Именно в тот раз Дудаков ему не заплатил. «Либо слава, старичок, либо деньги», — сказал он, и Блинков-младший выбрал славу. Потом, конечно, пожалел. Это когда князь Голенищев-Пупырко-младший стал густым басом требовать свою долю гонорара.

 

Вообще Дудаков часто жухал. Расскажешь ему новость, а он: «Это, старичок, было новостью, когда керенки отменили». Потом смотришь — заметка в «ЖЭ», слово в слово. А Дудаков смеется и говорит, что воспитывает в тебе коммерческую хватку.

Вот по этой причине корреспондент «ЖЭ» и его компетентный источник не столько писали заметку, сколько торговались.

— В могильнике сарматской принцессы… — начинал Блинков-младший.

— А давно она умерла? — деловито уточнял Дудаков.

— Дату не знаю, — признавался Блинков-младший. — Примерно две тысячи лет назад. Об этом писал «Столичный отморозок».

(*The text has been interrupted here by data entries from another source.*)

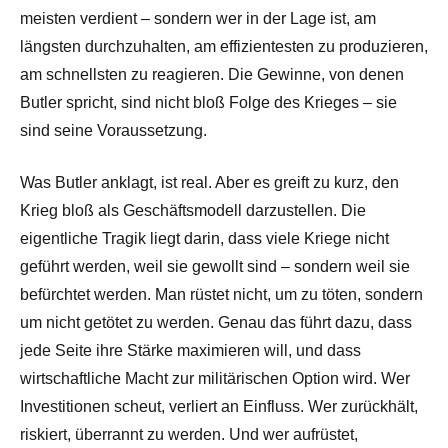
meisten verdient – sondern wer in der Lage ist, am
längsten durchzuhalten, am effizientesten zu produzieren,
am schnellsten zu reagieren. Die Gewinne, von denen
Butler spricht, sind nicht bloß Folge des Krieges – sie
sind seine Voraussetzung.
Was Butler anklagt, ist real. Aber es greift zu kurz, den
Krieg bloß als Geschäftsmodell darzustellen. Die
eigentliche Tragik liegt darin, dass viele Kriege nicht
geführt werden, weil sie gewollt sind – sondern weil sie
befürchtet werden. Man rüstet nicht, um zu töten, sondern
um nicht getötet zu werden. Genau das führt dazu, dass
jede Seite ihre Stärke maximieren will, und dass
wirtschaftliche Macht zur militärischen Option wird. Wer
Investitionen scheut, verliert an Einfluss. Wer zurückhält,
riskiert, überrannt zu werden. Und wer aufrüstet,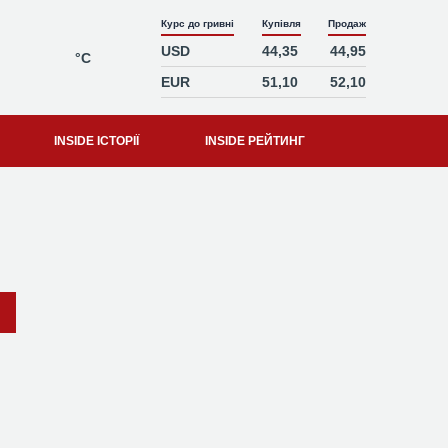
Курс до гривні
Купівля
Продаж
USD
44,35
44,95
°C
EUR
51,10
52,10
INSIDE ІСТОРІЇ
INSIDE РЕЙТИНГ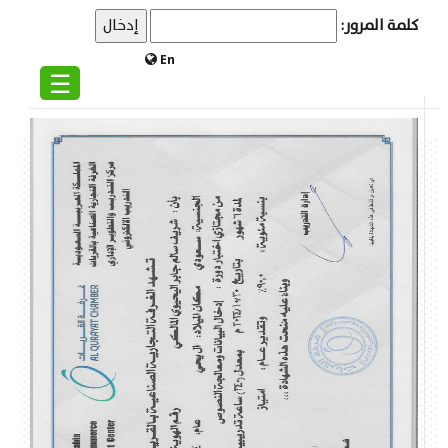
كلمة المرور:
En
☰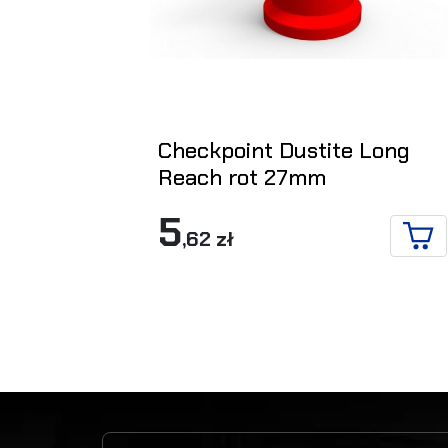
Checkpoint Dustite Long
Reach rot 27mm
5
,62 zł
IN 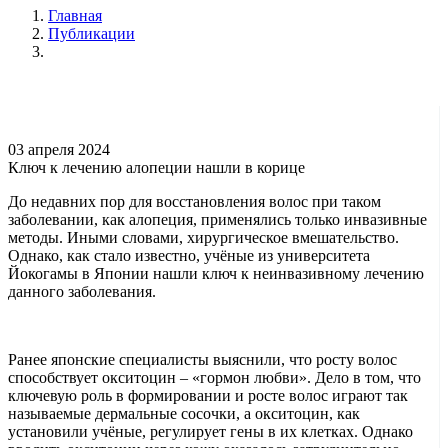
Главная
Публикации
03 апреля 2024
Ключ к лечению алопеции нашли в корице
До недавних пор для восстановления волос при таком
заболевании, как алопеция, применялись только инвазивные
методы. Иными словами, хирургическое вмешательство.
Однако, как стало известно, учёные из университета
Йокогамы в Японии нашли ключ к неинвазивному лечению
данного заболевания.
Ранее японские специалисты выяснили, что росту волос
способствует окситоцин – «гормон любви». Дело в том, что
ключевую роль в формировании и росте волос играют так
называемые дермальные сосочки, а окситоцин, как
установили учёные, регулирует гены в их клетках. Однако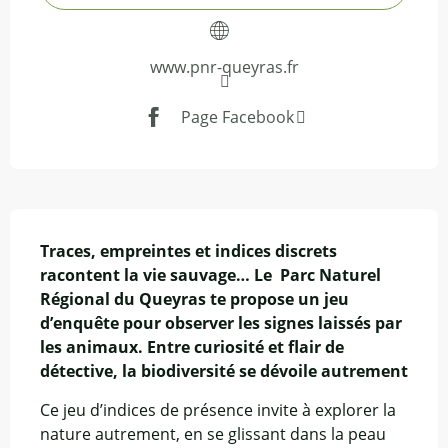
www.pnr-queyras.fr
Page Facebook
Description
Traces, empreintes et indices discrets 
racontent la vie sauvage… Le  Parc Naturel 
Régional du Queyras te propose un jeu 
d’enquête pour observer les signes laissés par 
les animaux. Entre curiosité et flair de 
détective, la biodiversité se dévoile autrement
Ce jeu d’indices de présence invite à explorer la 
nature autrement, en se glissant dans la peau 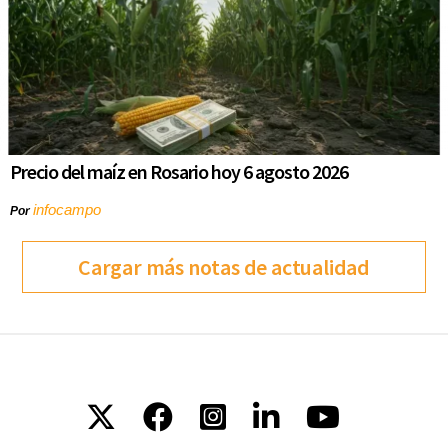
Precio del maíz en Rosario hoy 6 agosto 2026
infocampo
Por
Cargar más notas de actualidad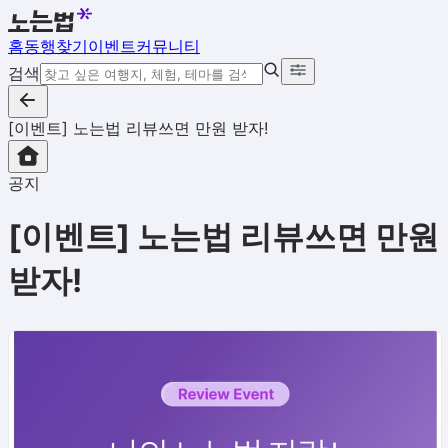
홈
동행찾기
이벤트
커뮤니티
검색
[이벤트] 노는법 리뷰쓰면 만원 받자!
공지
[이벤트] 노는법 리뷰쓰면 만원
받자!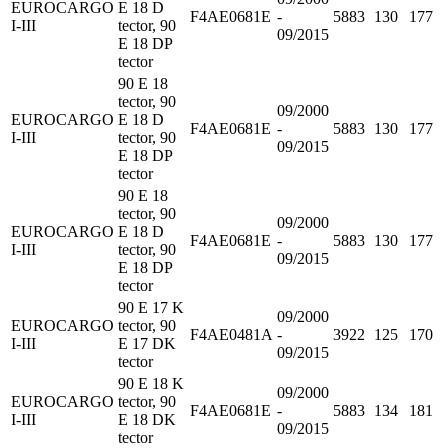
EUROCARGO
E 18 D
F4AE0681E
-
5883
130
177
I-III
tector, 90
09/2015
E 18 DP
tector
90 E 18
tector, 90
09/2000
EUROCARGO
E 18 D
F4AE0681E
-
5883
130
177
I-III
tector, 90
09/2015
E 18 DP
tector
90 E 18
tector, 90
09/2000
EUROCARGO
E 18 D
F4AE0681E
-
5883
130
177
I-III
tector, 90
09/2015
E 18 DP
tector
90 E 17 K
09/2000
EUROCARGO
tector, 90
F4AE0481A
-
3922
125
170
I-III
E 17 DK
09/2015
tector
90 E 18 K
09/2000
EUROCARGO
tector, 90
F4AE0681E
-
5883
134
181
I-III
E 18 DK
09/2015
tector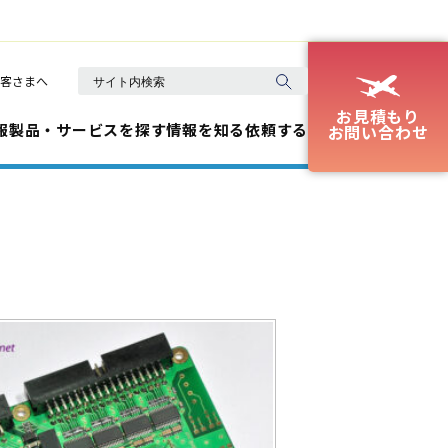
客さまへ
お見積もり
報
製品・サービスを探す
情報を知る
依頼する
お問い合わせ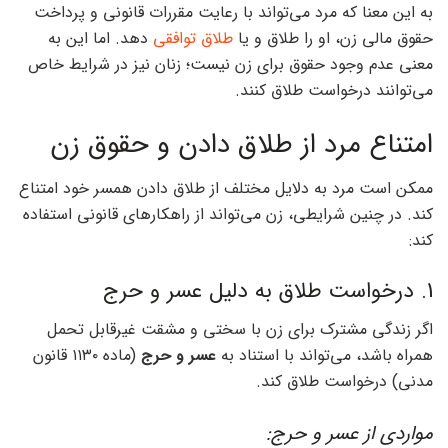
به این معنا که مرد می‌تواند با رعایت مقررات قانونی و پرداخت
حقوق مالی زن، او را طلاق و یا
طلاق توافقی
دهد. اما این به
معنی عدم وجود حقوق برای زن نیست؛ زنان نیز در شرایط خاص
می‌توانند درخواست طلاق کنند.
امتناع مرد از طلاق دادن و حقوق زن
ممکن است مرد به دلایل مختلف از طلاق دادن همسر خود امتناع
کند. در چنین شرایطی، زن می‌تواند از راهکارهای قانونی استفاده
کند:
1. درخواست طلاق به دلیل عسر و حرج
اگر زندگی مشترک برای زن با سختی و مشقت غیرقابل تحمل
همراه باشد، می‌تواند با استناد به
عسر و حرج
(ماده ۱۱۳۰ قانون
مدنی) درخواست طلاق کند.
مواردی از عسر و حرج:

— Ах, «Отморозок»? Две тыщи лет назад? И это ты называешь новостью?! Доллар! И то по моей доброте! — ревел Дудаков и кидался в Блинкова-младшего ручкой со знаком какой-нибудь фирмы. Таких дареных ручек у него была целая коробка.

— «Отморозок» только писал, что нашли ее могильник. А в могильнике кое-что было, — поймав и прикарманив ручку, говорил Блинков-младший. — Двадцать рублей на стол, курс доллара уточним после.

— Не доверяешь. Это, в конце концов, унизительно, — жаловался Дудаков. — Скажи, что там было, и на тебе десятку.

— Я сказал одному журналисту, что в Ботаническом саду готовят цветы для канцлера Германии, — маминым холодным тоном напоминал Блинков-младший, — так он про это написал статью с фотокарточками, переврал фамилию садовника Иванова и забыл со мной расплатиться.

— О, времена, о, нравы! — стонал Дудаков. — Я в твои годы совершенно бескорыстно собирал металлолом на строительство пионерского тепловоза. Забирай свою десятку, скряга.

— Семена, — кратко сообщал Блинков-младший. — Еще десять рублей.

Корреспондент «ЖЭ» швырялся ручками, плевался, кричал, что мир катится в пропасть, и он, Игорь Дудаков, не кончает жизнь самоубийством только потому, что ему не на кого оставить страну. Не на такую же смену, как этот юный Гобсек. При этом он смотрел на Блинкова-младшего с гордостью, как учитель, воспитавший в своем ученике коммерческую хватку.

В конце концов Дудаков спохватился, что уже пятый час, а ему еще надо отписаться за вчерашние задания. Он перестал торговаться, и дело пошло гораздо легче.

 

В половине шестого Блинков-младший вышел во двор. Это был не утренний Блинков-младший, который страдал у зеркала со своим расквашенным носом, куксился, кис и даже поливал огород. Это был другой человек, потому что:

а) уставной капитал его банка пополнился на пять настоящих долларов,

б) в руках у него была картонная папка с названием «Желтого экспресса», и буквально первый встречный сантехник Николай Никифорович это название прочитал и, наверное, подумал: «Такой молодой, а уже внештатный корреспондент»,

в) в папке, кроме дудаковских заметок, лежала целая двухстраничная статья, подписанная «Дмитрий Гавриловский, Игорь Дудаков». Псевдоним ему посоветовал взять соавтор Дудаков, сказав, что журналисту неудобно хвалить собственного папу, а под псевдонимом — сколько угодно. И, наконец,

г) а папу, который вырастил из двухтысячелетнего семечка Уртику диоику, в статье хвалили напропалую. Блинков-младший даже загордился тем, что он сын такого выдающегося ученого.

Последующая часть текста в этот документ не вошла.